Photographie : Blanc-Seing.

Grises étaient les heures. Blanche ma solitude. Pourquoi fallait-il que tu aies élu cette ville d’eau pour dernier refuge ? Car, après, il n’y aurait plus rien que le vide et l’absence. Le jour était une poussière sale, une chute de pluie sans fin, la perte du jour dans une faille si étroite qu’on eût dit l’extrémité d’une île, la pointe avancée de quelque septentrion qui, bientôt, serait pris de glace. Etonnante la dérive des êtres, leur soudain éloignement quand la césure a eu lieu. Tu sais, comme dans les alexandrins. Mais eux l’appellent, la césure, comme une pause, une respiration, le point d’équilibre de leur rythme. « Hémistiche », tel était le nom qui m’accompagnait, battant mon flanc avec la régularité de l’heure à s’écouler, entaillant mon âme de son scalpel.

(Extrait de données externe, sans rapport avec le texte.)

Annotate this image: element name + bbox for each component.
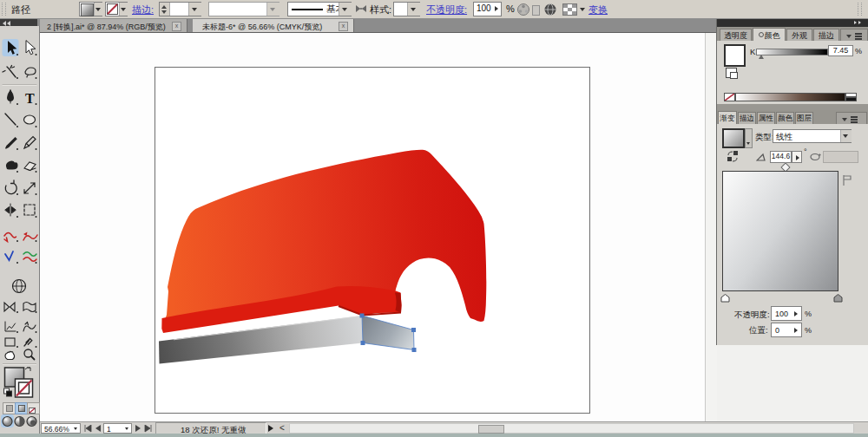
svg-text:T: T (25, 91, 35, 106)
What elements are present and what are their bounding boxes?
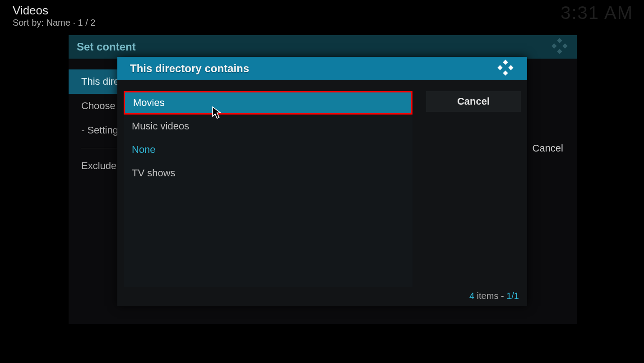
list-footer: 4 items - 1/1	[469, 291, 519, 301]
option-tv-shows[interactable]: TV shows	[124, 161, 412, 185]
svg-rect-5	[497, 65, 502, 70]
dialog-header: Set content	[69, 35, 577, 59]
cancel-button[interactable]: Cancel	[426, 91, 521, 112]
button-label: Cancel	[533, 142, 563, 154]
svg-rect-4	[503, 60, 508, 64]
dialog-title: Set content	[77, 41, 136, 53]
side-row-label: - Settings	[81, 124, 123, 136]
svg-rect-6	[508, 65, 513, 70]
content-type-list: Movies Music videos None TV shows	[124, 91, 412, 287]
item-count: 4	[469, 291, 474, 301]
kodi-logo-icon	[551, 37, 569, 57]
button-label: Cancel	[457, 96, 490, 107]
directory-contains-dialog: This directory contains Movies Music vid…	[117, 57, 527, 306]
section-title: Videos	[13, 4, 95, 18]
cancel-button[interactable]: Cancel	[533, 142, 563, 154]
option-music-videos[interactable]: Music videos	[124, 115, 412, 138]
option-label: Movies	[133, 97, 165, 109]
sort-indicator: Sort by: Name · 1 / 2	[13, 18, 95, 28]
svg-rect-7	[503, 70, 508, 75]
option-label: Music videos	[132, 120, 189, 132]
svg-rect-3	[557, 49, 562, 54]
kodi-logo-icon	[496, 59, 514, 78]
dialog-actions: Cancel	[412, 91, 521, 287]
dialog-header: This directory contains	[117, 57, 527, 80]
dialog-title: This directory contains	[130, 62, 249, 75]
svg-rect-0	[557, 38, 562, 43]
option-none[interactable]: None	[124, 138, 412, 161]
clock: 3:31 AM	[561, 3, 633, 23]
page-indicator: 1/1	[506, 291, 519, 301]
svg-rect-1	[551, 43, 556, 48]
option-label: TV shows	[132, 167, 176, 179]
option-movies[interactable]: Movies	[124, 91, 412, 115]
svg-rect-2	[562, 43, 567, 48]
footer-separator: items -	[474, 291, 506, 301]
breadcrumb: Videos Sort by: Name · 1 / 2	[13, 4, 95, 28]
option-label: None	[132, 144, 156, 156]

Pour moi, la césure était devenue abîme et, sur ses flancs, plus rien ne paraissait qu’un morne paysage privé de sons et de couleurs. L’exact contraire de la joie, l’amplitude de la tristesse lorsqu’elle confine à la mélancolie. Et, sous la pluie si fine qu’elle noyait en elle toute volonté de parution, aussi bien du ciel, aussi bien de la terre, voici que surgissait dans l’aire libre de ma tête le vers entêtant, le bourdon aux ailes mordorées avec son bruissement d’étoupe :

« La chair est triste, hélas! et j'ai lu tous les livres. »

Oui, tous les livres, je les avais lus, depuis les Antiques, depuis Sappho la poétesse jusqu’à Proust le moderne, en passant par les romantiques, les réalistes, les naturalistes. Mais, de cela, que demeurait-il, sinon une phrase, une mélodie, un titre, l’évocation d’un paysage, le goût d’une « Petite Madeleine ». Que restait-il ? C’était, étrangement, Mallarmé qui survivait au naufrage. C’étaient ses vers si musicaux, son invitation au poème, son effroi de ne plus le voir paraître, cet « Ennui » majuscule qui appelait l’exil vers cette terre d’outre-poésie que, sans doute, l’âme du poète habitait lorsque le corps se serait absenté. Existe-t-il une lointaine Thulé où l’on se sustente de mots, où le vent est une ode, l’eau une cantilène, les nuages une prose légère ? Existe-t-il ?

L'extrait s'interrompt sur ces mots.